• **DATA UNDER STUDY**

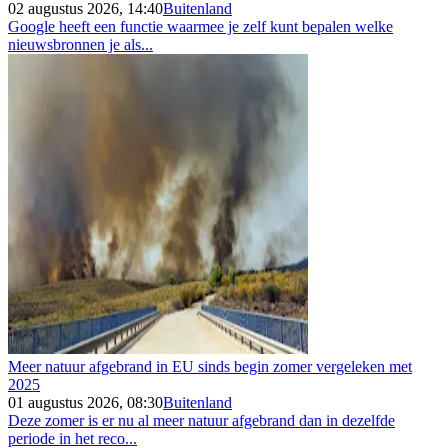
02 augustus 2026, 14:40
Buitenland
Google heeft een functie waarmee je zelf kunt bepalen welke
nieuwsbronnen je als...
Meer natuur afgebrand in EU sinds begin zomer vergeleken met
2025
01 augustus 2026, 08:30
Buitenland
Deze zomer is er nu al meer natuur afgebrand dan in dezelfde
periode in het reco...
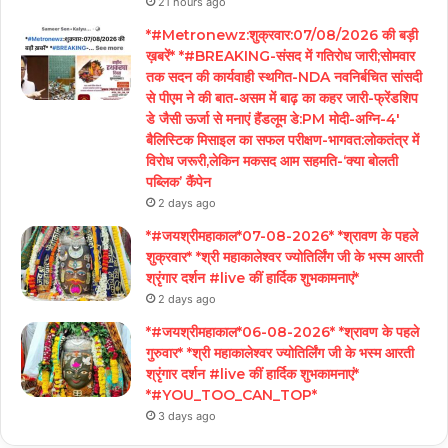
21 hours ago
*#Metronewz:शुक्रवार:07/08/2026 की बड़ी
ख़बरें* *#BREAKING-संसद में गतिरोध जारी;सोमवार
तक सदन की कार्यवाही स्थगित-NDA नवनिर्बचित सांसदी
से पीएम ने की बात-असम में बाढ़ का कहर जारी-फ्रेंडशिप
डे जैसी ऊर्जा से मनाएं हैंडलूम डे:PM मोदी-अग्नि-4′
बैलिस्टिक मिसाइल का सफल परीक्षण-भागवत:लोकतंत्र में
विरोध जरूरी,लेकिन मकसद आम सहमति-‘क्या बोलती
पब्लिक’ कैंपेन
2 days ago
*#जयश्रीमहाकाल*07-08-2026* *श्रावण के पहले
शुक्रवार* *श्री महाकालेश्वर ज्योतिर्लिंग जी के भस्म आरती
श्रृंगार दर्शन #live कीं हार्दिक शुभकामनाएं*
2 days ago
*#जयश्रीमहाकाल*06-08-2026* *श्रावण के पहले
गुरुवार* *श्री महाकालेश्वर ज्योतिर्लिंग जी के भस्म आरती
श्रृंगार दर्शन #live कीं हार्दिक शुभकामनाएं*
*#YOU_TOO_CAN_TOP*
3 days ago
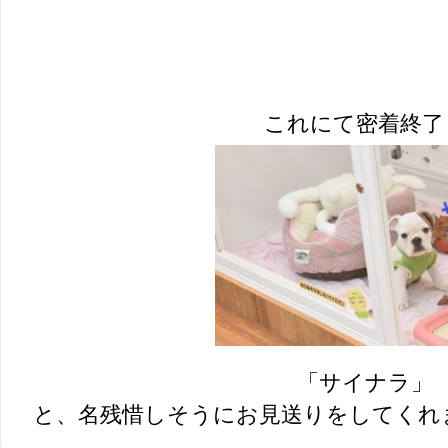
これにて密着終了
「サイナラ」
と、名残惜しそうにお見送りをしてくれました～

• **THE PROBLEM**
Output, exactly and only: the line containing "01 augustus 2026, 08:30", the last line of the listing above, and every line in between. Leave the pictures out.

• **RESPONSE AREA**
01 augustus 2026, 08:30
Buitenland
Deze zomer is er nu al meer natuur afgebrand dan in dezelfde
periode in het reco...
21 hours ago
*#Metronewz:शुक्रवार:07/08/2026 की बड़ी
ख़बरें* *#BREAKING-संसद में गतिरोध जारी;सोमवार
तक सदन की कार्यवाही स्थगित-NDA नवनिर्बचित सांसदी
से पीएम ने की बात-असम में बाढ़ का कहर जारी-फ्रेंडशिप
डे जैसी ऊर्जा से मनाएं हैंडलूम डे:PM मोदी-अग्नि-4′
बैलिस्टिक मिसाइल का सफल परीक्षण-भागवत:लोकतंत्र में
विरोध जरूरी,लेकिन मकसद आम सहमति-‘क्या बोलती
पब्लिक’ कैंपेन
2 days ago
*#जयश्रीमहाकाल*07-08-2026* *श्रावण के पहले
शुक्रवार* *श्री महाकालेश्वर ज्योतिर्लिंग जी के भस्म आरती
श्रृंगार दर्शन #live कीं हार्दिक शुभकामनाएं*
2 days ago
*#जयश्रीमहाकाल*06-08-2026* *श्रावण के पहले
गुरुवार* *श्री महाकालेश्वर ज्योतिर्लिंग जी के भस्म आरती
श्रृंगार दर्शन #live कीं हार्दिक शुभकामनाएं*
*#YOU_TOO_CAN_TOP*
3 days ago
これにて密着終了
「サイナラ」
と、名残惜しそうにお見送りをしてくれました～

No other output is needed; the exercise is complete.